Data below:

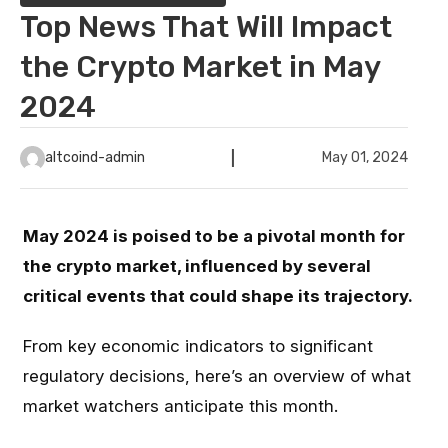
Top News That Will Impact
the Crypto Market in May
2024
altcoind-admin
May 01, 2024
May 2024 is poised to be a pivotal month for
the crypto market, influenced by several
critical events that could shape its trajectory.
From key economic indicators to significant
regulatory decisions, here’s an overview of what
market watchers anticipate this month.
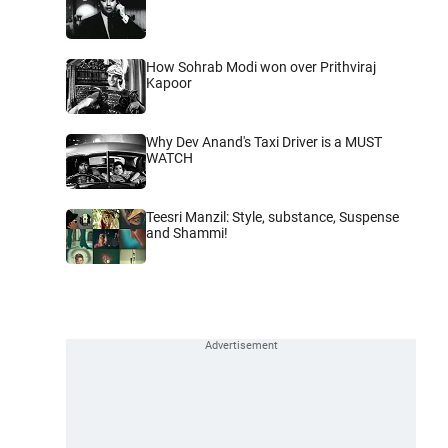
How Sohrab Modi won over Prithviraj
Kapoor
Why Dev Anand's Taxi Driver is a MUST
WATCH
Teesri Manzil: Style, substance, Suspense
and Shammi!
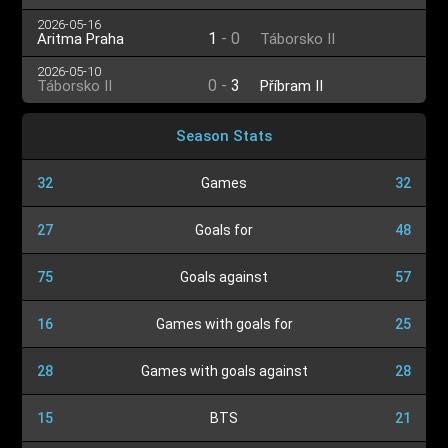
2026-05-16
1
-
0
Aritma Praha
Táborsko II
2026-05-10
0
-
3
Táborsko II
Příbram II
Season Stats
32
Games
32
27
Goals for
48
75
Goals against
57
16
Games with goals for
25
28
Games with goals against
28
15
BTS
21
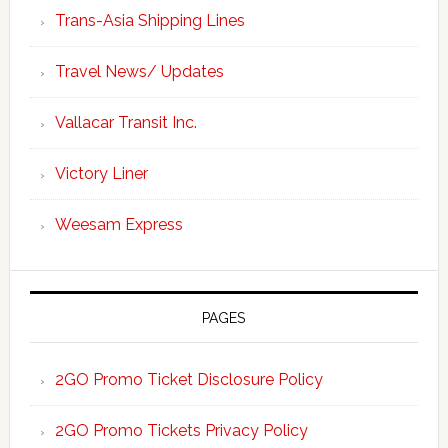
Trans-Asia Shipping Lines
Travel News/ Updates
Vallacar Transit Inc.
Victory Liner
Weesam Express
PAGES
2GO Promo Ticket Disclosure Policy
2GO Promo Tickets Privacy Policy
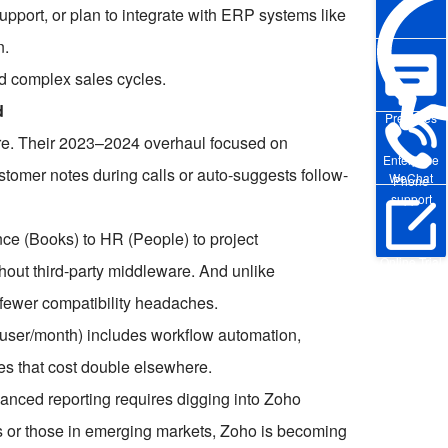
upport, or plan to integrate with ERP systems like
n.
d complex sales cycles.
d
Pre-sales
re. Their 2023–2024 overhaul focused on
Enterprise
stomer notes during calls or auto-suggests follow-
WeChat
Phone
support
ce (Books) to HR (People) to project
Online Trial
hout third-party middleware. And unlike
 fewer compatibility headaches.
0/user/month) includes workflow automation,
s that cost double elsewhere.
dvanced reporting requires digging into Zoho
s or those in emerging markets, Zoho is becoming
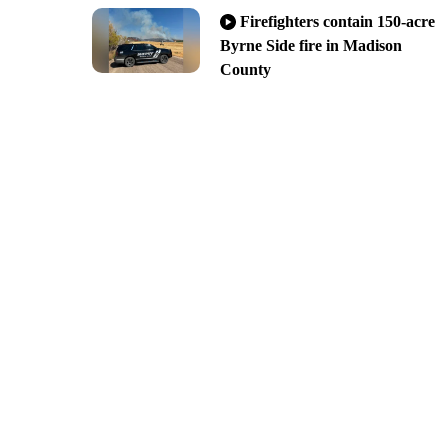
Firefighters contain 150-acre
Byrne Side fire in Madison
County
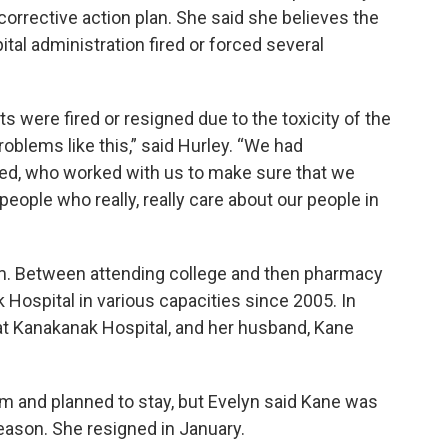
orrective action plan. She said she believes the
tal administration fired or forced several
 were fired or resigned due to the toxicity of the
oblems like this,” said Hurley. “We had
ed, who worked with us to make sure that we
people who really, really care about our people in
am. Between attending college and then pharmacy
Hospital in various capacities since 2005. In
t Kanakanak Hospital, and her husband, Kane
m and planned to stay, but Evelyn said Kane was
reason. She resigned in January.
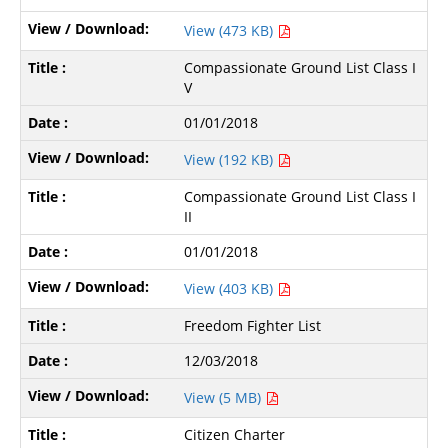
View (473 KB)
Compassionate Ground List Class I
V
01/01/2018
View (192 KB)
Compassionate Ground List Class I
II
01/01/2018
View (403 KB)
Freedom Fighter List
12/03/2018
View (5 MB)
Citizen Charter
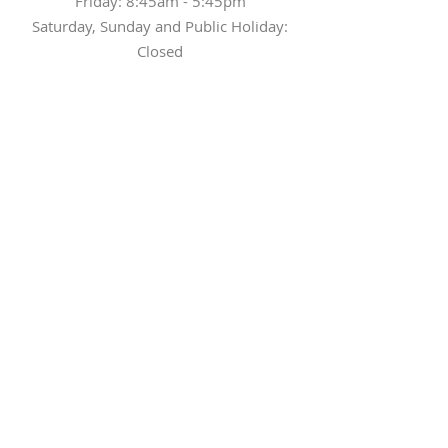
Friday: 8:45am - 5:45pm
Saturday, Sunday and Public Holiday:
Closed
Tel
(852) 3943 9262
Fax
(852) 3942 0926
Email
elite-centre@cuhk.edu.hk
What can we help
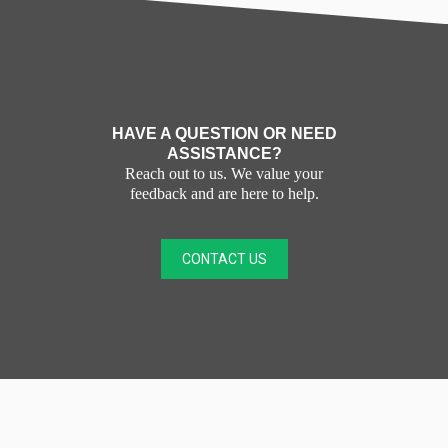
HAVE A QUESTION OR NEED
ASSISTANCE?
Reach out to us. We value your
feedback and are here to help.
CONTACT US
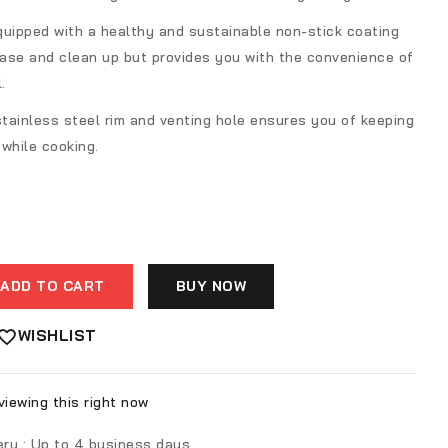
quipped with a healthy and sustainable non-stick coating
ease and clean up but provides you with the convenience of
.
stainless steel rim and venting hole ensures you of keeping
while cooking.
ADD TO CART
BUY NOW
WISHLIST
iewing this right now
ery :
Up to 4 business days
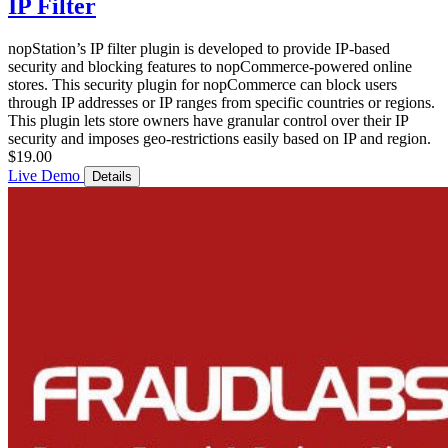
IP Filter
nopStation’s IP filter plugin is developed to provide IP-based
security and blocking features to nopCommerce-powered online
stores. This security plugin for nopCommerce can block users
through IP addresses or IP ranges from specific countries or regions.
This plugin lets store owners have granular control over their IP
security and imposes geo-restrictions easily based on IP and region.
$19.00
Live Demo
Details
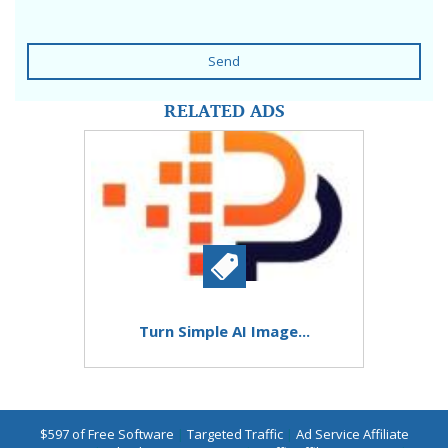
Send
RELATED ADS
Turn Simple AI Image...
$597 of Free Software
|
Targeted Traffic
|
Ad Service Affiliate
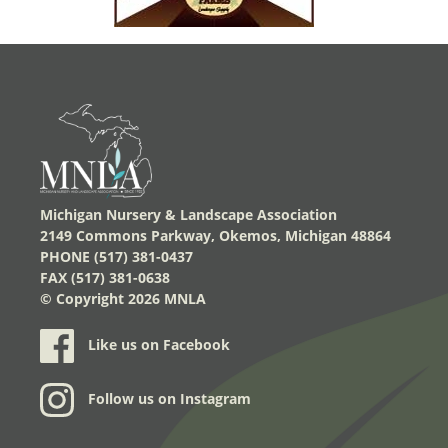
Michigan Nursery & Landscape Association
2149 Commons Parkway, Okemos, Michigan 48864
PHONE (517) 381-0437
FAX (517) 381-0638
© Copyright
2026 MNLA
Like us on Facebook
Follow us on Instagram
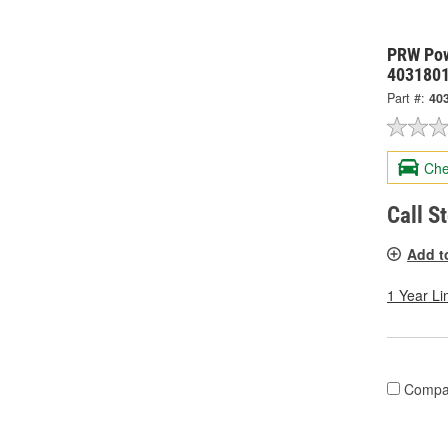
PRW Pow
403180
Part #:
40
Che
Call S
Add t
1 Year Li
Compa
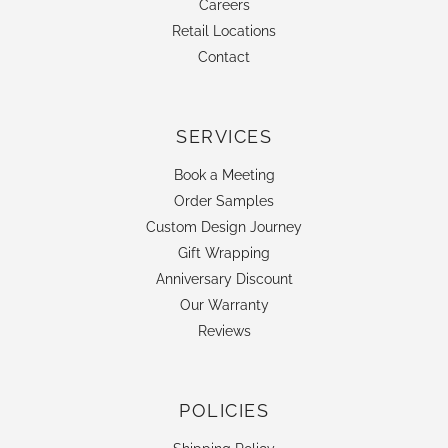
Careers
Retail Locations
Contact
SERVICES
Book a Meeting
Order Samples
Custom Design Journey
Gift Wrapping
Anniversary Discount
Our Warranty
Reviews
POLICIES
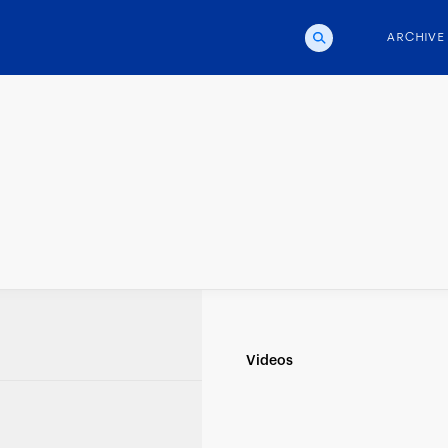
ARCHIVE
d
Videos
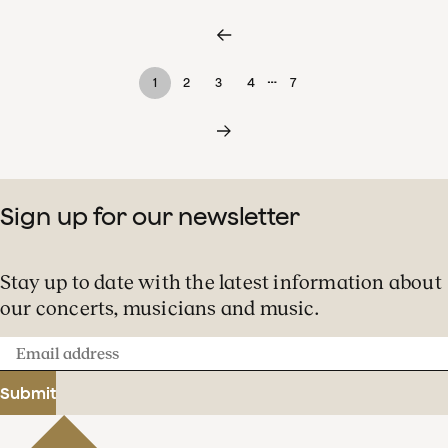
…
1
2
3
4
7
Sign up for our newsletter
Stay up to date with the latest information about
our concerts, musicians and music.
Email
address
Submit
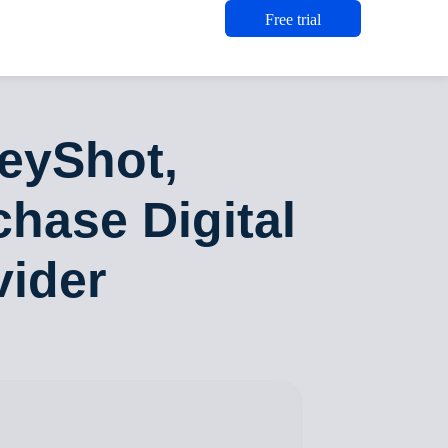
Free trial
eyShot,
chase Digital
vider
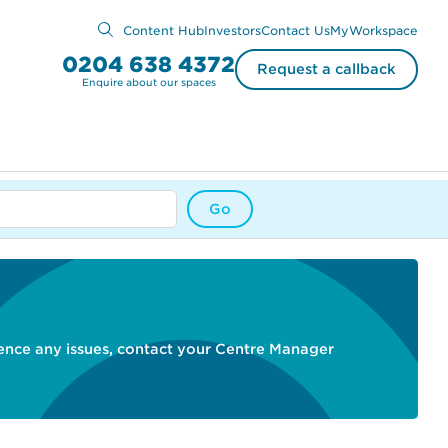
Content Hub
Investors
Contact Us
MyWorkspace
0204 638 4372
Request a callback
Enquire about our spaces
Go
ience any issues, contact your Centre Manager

End of Data.

Prompt: Scan the data above for the word "your". Copy every line in which it is found.

Answer to this exercise:
Reach out to us. We value your
ience any issues, contact your Centre Manager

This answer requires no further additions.